• _TASK OBJECTIVE_
Tally every line in the following material that has the word "interactable" in it, and answer with that figure alone.

• _MATERIAL SHOWN_
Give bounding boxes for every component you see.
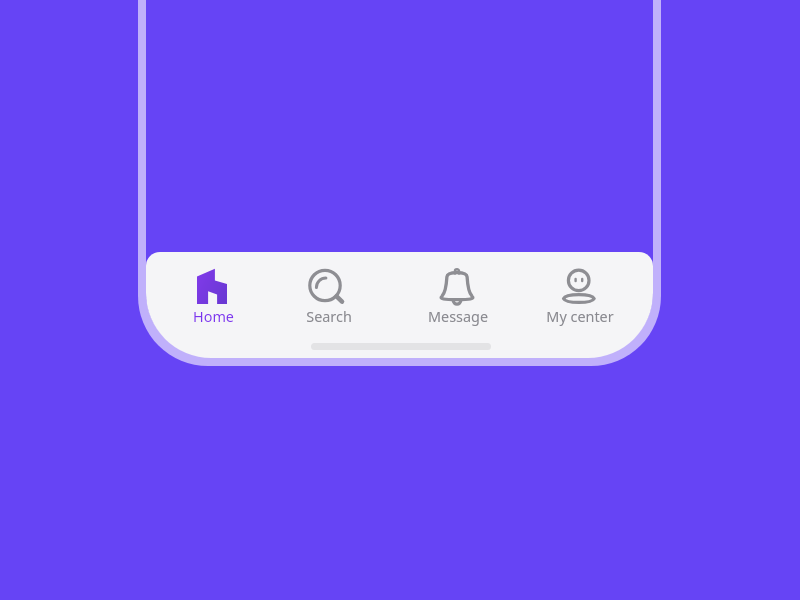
staticText: Message: [428, 307, 488, 327]
button[interactable]: Search: [276, 260, 382, 327]
button[interactable]: Message: [405, 260, 511, 327]
staticText: My center: [546, 307, 614, 327]
button[interactable]: My center: [527, 260, 633, 327]
staticText: Home: [193, 307, 234, 327]
button[interactable]: Home: [160, 260, 266, 327]
staticText: Search: [306, 307, 352, 327]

• _ANSWER_
4